What MOVIE CHARACTER are you (based on your Astrological sign)

According to our zodiac signs, we make up for some very individual characters. What fictional movie character are you, according to your zodiac sign?

ARIES (March 21 – April 19)
Basically, you’re Deadpool. You love to dress in red, you’re a total clown, but you’re also a serious badass who can charm your way through any situation. You’ve got a great sense of humor and you always get the romantic interest.

TAURUS (April 20 – May 20)
You’re Rocky Balboa. Though tenacious, you don’t give up and you certainly don’t back down. You’re a rough and tumble kind of person, and nothing stops you when you put your mind to something. You’re a fighter, a total knock out every time.

GEMINI (May 21 – June 20)
You are “the nazi bad guy.” Yep, there’s always one in adventure movies, and you’re it. Why? Because you are quiet, conniving, and always up to something evil. You instill as much trust in people as does your average everyday nazi scum.
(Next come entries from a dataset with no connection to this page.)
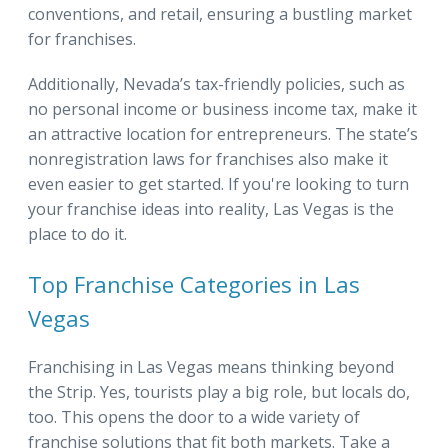
conventions, and retail, ensuring a bustling market
for franchises.
Additionally, Nevada’s tax-friendly policies, such as
no personal income or business income tax, make it
an attractive location for entrepreneurs. The state’s
nonregistration laws for franchises also make it
even easier to get started. If you're looking to turn
your franchise ideas into reality, Las Vegas is the
place to do it.
Top Franchise Categories in Las
Vegas
Franchising in Las Vegas means thinking beyond
the Strip. Yes, tourists play a big role, but locals do,
too. This opens the door to a wide variety of
franchise solutions that fit both markets. Take a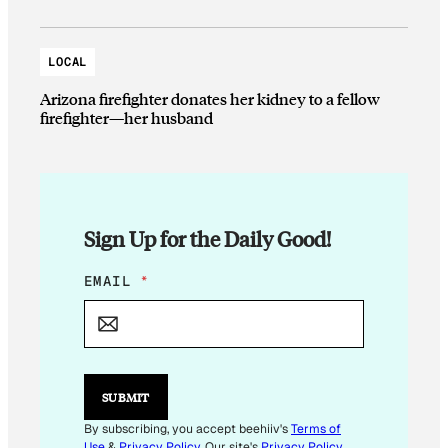
LOCAL
Arizona firefighter donates her kidney to a fellow
firefighter—her husband
Sign Up for the Daily Good!
*
EMAIL
*
*
SUBMIT
By subscribing, you accept beehiiv's
Terms of
Use
&
Privacy Policy
. Our site's
Privacy Policy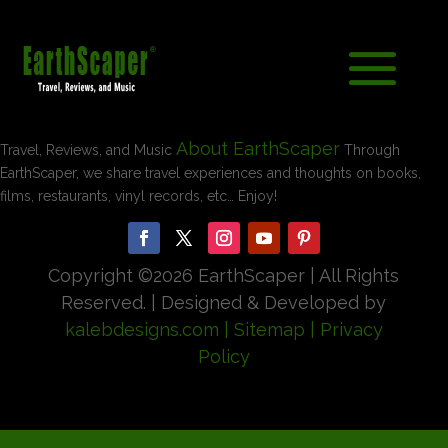
About EarthScaper
Travel, Reviews, and Music
Through
EarthScaper, we share travel experiences and thoughts on books,
films, restaurants, vinyl records, etc… Enjoy!
Copyright ©
2026 EarthScaper | All Rights
Reserved. | Designed & Developed by
kalebdesigns.com
| Sitemap
| Privacy
Policy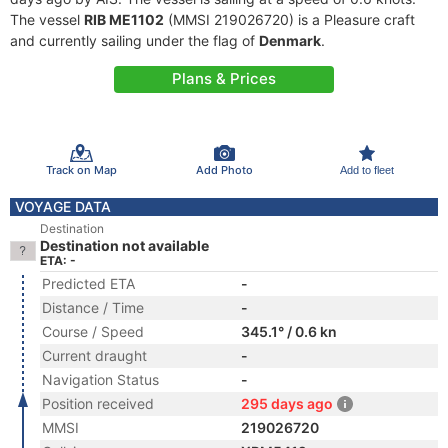
The vessel
RIB ME1102
(MMSI 219026720) is a Pleasure craft
and currently sailing under the flag of
Denmark
.
Plans & Prices
Track on Map
Add Photo
Add to fleet
VOYAGE DATA
Destination
Destination not available
ETA: -
Predicted ETA
-
Distance / Time
-
Course / Speed
345.1° / 0.6 kn
Current draught
-
Navigation Status
-
Position received
295 days ago
MMSI
219026720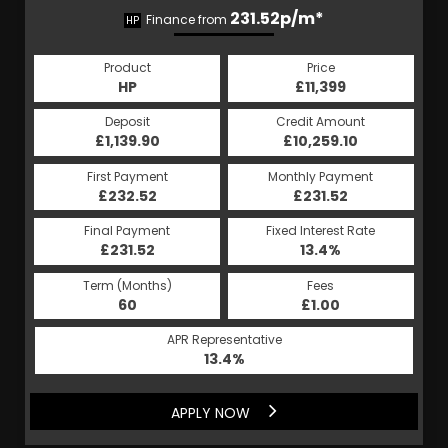
231.52p/m*
Finance from
HP
Product
Price
HP
£11,399
Deposit
Credit Amount
£1,139.90
£10,259.10
First Payment
Monthly Payment
£232.52
£231.52
Final Payment
Fixed Interest Rate
£231.52
13.4%
Term (Months)
Fees
60
£1.00
APR Representative
13.4%
APPLY NOW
CANCER (June 21 – July 22)
You’re Gabriel in “Constantine”, as played by Tilda Swinton. You like things working according to plan, and you need total control. You’re attracted to friendships with demonic types, though you don’t like admitting it. You think you’re above it all, but we all know you as insane.

LEO (July 23 – August 22)
You are the Wizard, in “The Wizard of Oz”. You like to make a grand entrance and you don’t mind if everyone knows you as “the Great and Terrible.” That’s kind of your thing. And like the Wizard, you’re a con artist who can sell snake oil to a snake.

VIRGO (August 23 – September 22)
You’re Miranda Priestly, from “The Devil Wears Prada”. Nothing is good enough for you, and if it were to be, it would be supreme in all ways. You are supreme in all ways, and we have to learn to respect that.

LIBRA (September 23 – October 22)
You are Rosemary, in “Rosemary’s Baby”A complete victim who can never understand what happened to them. You are nice to everyone, and everyone sees that as stupidity. You can’t win, so you might as well just go and have a devil baby and be done with it.

SCORPIO (October 23 – November 21)
You are Frank N. Furter in “The Rocky Horror Picture Show”. You love to mess with people’s minds, and you love to wear the sleaziest fetish outfits while doing so. You accessorize for your wicked moods, and we love you for it.

SAGITTARIUS (November 22 – December 21)
You are Morpheus, from “The Matrix”. You’ve been through it all and now you’re the one everyone turns to for wisdom and knowledge. You always choose the red pill, and you’re always thinking of the big picture. Optimism in the face of danger.

CAPRICORN (December 22 – January 19)
You are Indiana Jones. Totally dedicated, slightly distracted, and ruthless when it comes to getting what you want or what will make you money. You bring a gun to a gun fight, not a knife.

AQUARIUS (January 20 – February 18)
You are the Batman. Yes, that’s right. You’re treacherous, misunderstood, and you live a secret life. You dream of vengeance and justice, and, on occasion, you go out and get it. If only there could be a proper Alfred to suit you up.

PISCES (February 19 – March 10)
You are Robert Langdon, from “The Da Vinci Code”. You are excessively focused on secrets, deep meanings and mysteries. You relate to codes and silence, and you’d do anything to get your hands on the Holy Grail.